ARCO China Inc. purchased a string of 5 7/8-in. XR for its Yacheng ERD project in the South China Sea. Phase 2 of this project is slated to begin drilling in the first quarter of 2000. A typical casing program for Yacheng field is depicted in Fig. 6. The project will include two platforms, with ERD wells planned from both platforms. Wells are planned with horizontal departures up to 20,000 ft and measured depths to 25,500 ft–about 13,500-ft TVD.


The improved hydraulic performance of the 5 7/8-in. drill pipe, relative to 5 1/2-in., will be extremely beneficial in drilling the long, 12 1/4-in. hole sections to measured depths in excess of 21,000 ft. Although, the 5 7/8 in. is not required to drill the 17 1/2-in. hole section, it will also improve drilling efficiency in this interval.
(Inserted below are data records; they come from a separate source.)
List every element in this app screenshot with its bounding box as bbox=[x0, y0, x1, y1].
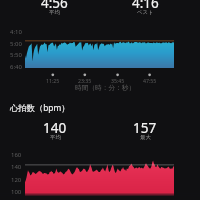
staticText: 最大 bbox=[140, 134, 151, 141]
staticText: 160 bbox=[11, 151, 22, 159]
staticText: 140 bbox=[43, 119, 67, 137]
staticText: 時間（時：分：秒） bbox=[75, 84, 136, 92]
staticText: 4:10 bbox=[10, 28, 22, 36]
staticText: 11:25 bbox=[46, 77, 60, 84]
staticText: 47:55 bbox=[143, 77, 157, 84]
staticText: 35:45 bbox=[111, 77, 125, 84]
staticText: 4:56 bbox=[41, 0, 68, 12]
staticText: 4:16 bbox=[132, 0, 159, 12]
staticText: 120 bbox=[11, 176, 22, 184]
staticText: 平均 bbox=[50, 134, 61, 141]
staticText: 100 bbox=[11, 188, 22, 196]
staticText: 5:50 bbox=[10, 51, 22, 59]
staticText: 心拍数（bpm） bbox=[10, 102, 70, 113]
staticText: 157 bbox=[133, 119, 157, 137]
staticText: 6:40 bbox=[10, 63, 22, 71]
staticText: 5:00 bbox=[10, 40, 22, 48]
staticText: 平均 bbox=[49, 9, 60, 16]
staticText: 23:35 bbox=[78, 77, 92, 84]
staticText: ベスト bbox=[137, 9, 154, 16]
staticText: 140 bbox=[11, 163, 22, 171]
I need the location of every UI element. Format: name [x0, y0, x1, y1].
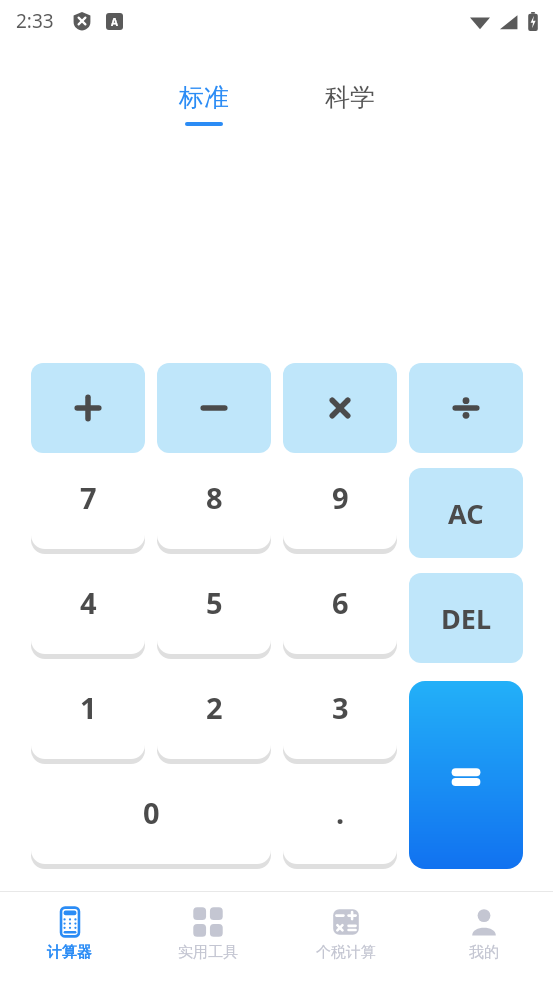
- button[interactable]: 3: [283, 676, 397, 764]
- staticText: 标准: [179, 82, 229, 113]
- staticText: 7: [80, 478, 97, 517]
- button[interactable]: .: [283, 781, 397, 869]
- button[interactable]: AC: [409, 468, 523, 558]
- staticText: 8: [206, 478, 223, 517]
- staticText: A: [111, 15, 118, 29]
- button[interactable]: Subtract: [157, 363, 271, 453]
- staticText: 2:33: [16, 8, 54, 34]
- staticText: 6: [332, 583, 349, 622]
- staticText: 实用工具: [178, 943, 238, 962]
- staticText: 5: [206, 583, 223, 622]
- staticText: 4: [80, 583, 97, 622]
- button[interactable]: 标准: [167, 78, 241, 130]
- button[interactable]: 6: [283, 571, 397, 659]
- button[interactable]: 9: [283, 466, 397, 554]
- button[interactable]: 0: [31, 781, 271, 869]
- staticText: 1: [80, 688, 97, 727]
- staticText: 科学: [325, 82, 375, 113]
- staticText: 个税计算: [316, 943, 376, 962]
- button[interactable]: 实用工具: [139, 892, 277, 984]
- button[interactable]: 1: [31, 676, 145, 764]
- staticText: 0: [143, 793, 160, 832]
- button[interactable]: 个税计算: [277, 892, 415, 984]
- button[interactable]: Multiply: [283, 363, 397, 453]
- button[interactable]: 7: [31, 466, 145, 554]
- staticText: 计算器: [47, 943, 92, 962]
- button[interactable]: 科学: [313, 78, 387, 130]
- staticText: DEL: [441, 600, 491, 637]
- staticText: AC: [448, 495, 484, 532]
- button[interactable]: DEL: [409, 573, 523, 663]
- button[interactable]: Divide: [409, 363, 523, 453]
- staticText: 9: [332, 478, 349, 517]
- button[interactable]: 5: [157, 571, 271, 659]
- button[interactable]: 2: [157, 676, 271, 764]
- button[interactable]: 计算器: [0, 892, 139, 984]
- button[interactable]: 我的: [415, 892, 553, 984]
- button[interactable]: Equals: [409, 681, 523, 869]
- button[interactable]: 4: [31, 571, 145, 659]
- button[interactable]: Add: [31, 363, 145, 453]
- staticText: 2: [206, 688, 223, 727]
- staticText: .: [336, 793, 345, 832]
- staticText: 3: [332, 688, 349, 727]
- staticText: 我的: [469, 943, 499, 962]
- button[interactable]: 8: [157, 466, 271, 554]
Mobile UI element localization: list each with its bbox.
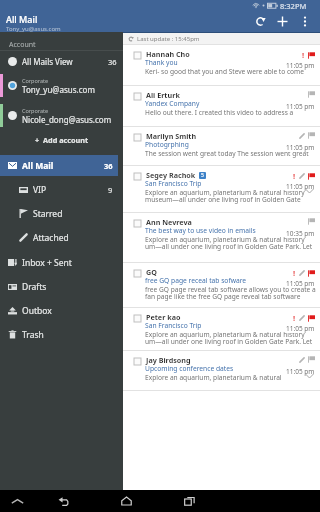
staticText: Inbox + Sent [22,257,72,269]
staticText: Explore an aquarium, planetarium & natur… [145,373,303,382]
staticText: fan page like the free GQ page reveal ta… [145,292,317,301]
button[interactable]: Peter kao [123,308,320,350]
staticText: 11:05 pm [286,61,315,70]
staticText: Starred [33,208,63,220]
staticText: All Mails View [22,56,73,67]
staticText: Attached [33,232,69,244]
staticText: Ann Nevreva [146,217,192,227]
button[interactable]: Marilyn Smith [123,127,320,165]
staticText: Last update : 15:45pm [137,35,200,43]
staticText: 11:05 pm [286,143,315,152]
staticText: Upcoming conference dates [145,364,234,373]
staticText: museum—all under one living roof in Gold… [145,195,303,204]
button[interactable]: Ali Erturk [123,86,320,126]
button[interactable]: Hide navigation bar [0,490,34,512]
button[interactable]: All Mails View [0,51,123,72]
button[interactable]: Back [34,490,94,512]
staticText: Photogrphing [145,140,189,149]
staticText: + Add account [35,135,89,145]
button[interactable]: Starred [0,203,118,224]
staticText: 11:05 pm [286,182,315,191]
button[interactable]: Jay Birdsong [123,351,320,390]
staticText: 10:35 pm [286,229,315,238]
staticText: Keri- so good that you and Steve were ab… [145,67,317,76]
staticText: Hannah Cho [146,49,190,59]
staticText: Account [9,40,36,50]
staticText: All Mail [22,160,54,172]
staticText: Trash [22,329,44,341]
staticText: Jay Birdsong [146,355,191,365]
staticText: free GQ page reveal tab software allows … [145,285,317,294]
staticText: Tony_yu@asus.com [22,84,95,95]
staticText: 11:05 pm [286,102,315,111]
staticText: 36 [104,161,113,171]
button[interactable]: Recent apps [159,490,219,512]
button[interactable]: Trash [0,324,118,345]
staticText: 11:05 pm [286,279,315,288]
button[interactable]: Hannah Cho [123,45,320,85]
staticText: Drafts [22,281,47,293]
staticText: Ali Erturk [146,90,180,100]
staticText: ! [302,50,305,60]
staticText: Yandex Company [145,99,200,108]
staticText: Explore an aquarium, planetarium & natur… [145,235,317,244]
staticText: GQ [146,267,157,277]
button[interactable]: Corporate [0,74,123,97]
staticText: 5 [201,172,204,179]
staticText: ! [293,313,296,323]
staticText: Corporate [22,107,49,114]
staticText: 11:05 pm [286,367,315,376]
staticText: um—all under one living roof in Golden G… [145,242,317,251]
button[interactable]: Compose new mail [271,13,294,30]
staticText: Thank you [145,58,178,67]
staticText: The session went great today The session… [145,149,317,158]
staticText: San Francisco Trip [145,179,202,188]
button[interactable]: Home [94,490,159,512]
staticText: Corporate [22,77,49,84]
staticText: 11:05 pm [286,324,315,333]
button[interactable]: Refresh [249,13,271,30]
staticText: Explore an aquarium, planetarium & natur… [145,188,317,197]
staticText: The best way to use video in emails [145,226,256,235]
staticText: All Mail [6,13,38,25]
button[interactable]: GQ [123,263,320,307]
button[interactable]: VIP [0,179,118,200]
staticText: Peter kao [146,312,181,322]
staticText: free GQ page receal tab sofware [145,276,247,285]
staticText: Tony_yu@asus.com [6,25,61,33]
button[interactable]: All Mail [0,155,118,176]
button[interactable]: Outbox [0,300,118,321]
staticText: Nicole_dong@asus.com [22,114,112,125]
button[interactable]: Drafts [0,276,118,297]
staticText: Outbox [22,305,52,317]
button[interactable]: Attached [0,227,118,248]
button[interactable]: More options [294,13,316,30]
staticText: Segey Rachok [146,170,196,180]
button[interactable]: + Add account [0,132,123,148]
staticText: Marilyn Smith [146,131,197,141]
staticText: ! [293,268,296,278]
button[interactable]: Corporate [0,104,123,127]
staticText: um—all under one living roof in Golden G… [145,337,317,346]
staticText: Hello out there. I created this video to… [145,108,317,117]
staticText: ! [293,171,296,181]
staticText: 9 [108,185,113,195]
staticText: 8:32PM [280,1,307,11]
staticText: VIP [33,184,47,196]
staticText: Explore an aquarium, planetarium & natur… [145,330,317,339]
button[interactable]: Ann Nevreva [123,213,320,262]
button[interactable]: Segey Rachok [123,166,320,212]
staticText: 36 [108,57,117,67]
button[interactable]: Inbox + Sent [0,252,118,273]
staticText: San Francisco Trip [145,321,202,330]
About 125,000 ft of 5 7/8-in. XR drill pipe has been manufactured. An additional 55,000 ft of 5 7/8-in. XR is being manufactured, or is on order. By early 2000, up to six strings of 5 7/8-in. XR drill pipe will be available for rental in regions throughout the world.


[1] Barker, J.W., “Equivalent circulation density management in ultra-deep, deepwater GOM wells,” Deepwater Technology, August 1999, pp. 29-31.

[2] Payne, M.L., and E.I. Bailey, “Purpose-built drill pipe for extended reach drilling,” paper IADC/SPE 39319, presented at the 1998 IADC/SPE Drilling Conference, Dallas, March 3-6, 1998.

Michael Jellison, Product manager, Drill Stem Products Division, Grant Prideco, graduated from Texas A&M University in 1980, with a BS in mech-anical engineering. He joined Oil Technology Services, Inc. in 1982, where he specialized in design of deep, high-pressure, complex wells, in addition to work on two tubular design programs. In his present position, he directs product development, manages drill stem business efforts and provides technical assistance to customers. He initiated the effort to develop the 5 7/8-in. drill pipe for ERD and deep wells. Mr. Jellison has written several technical papers on tubulars and premium connections. And he has conducted design schools and seminars on these subjects.

Dr. M. L. (Mike) Payne is an advisor with ARCO Exploration and Production Technology in Piano, Texas. He holds a BSME degree from Rice University (1982), an MS degree in petroleum engineering from the University of Houston (1984) and a PhD in mechanical engineering from Rice University (1992). Previously a consultant, he has 18 year’s industry experience and has been with ARCO for 15 years in positions of increasing responsibility in drilling operations/research. He was seconded to BP to work on the Wytch Farm ERD project, and he is continuing work on ERD, HPHT drilling and high-performance well construction. Dr. Payne has published numerous technical papers for SPE, IADC, ASME and several trade journals. He is a registered professional engineer, a member of the SPE Editorial Review Committee, Vice-Chairman of API Subcommittee 5 and Covenor of ISO/TC67/ SC5/WG2. He served as an SPE Distinguished Lecturer during the 1995-’96 season on the subject of ERD.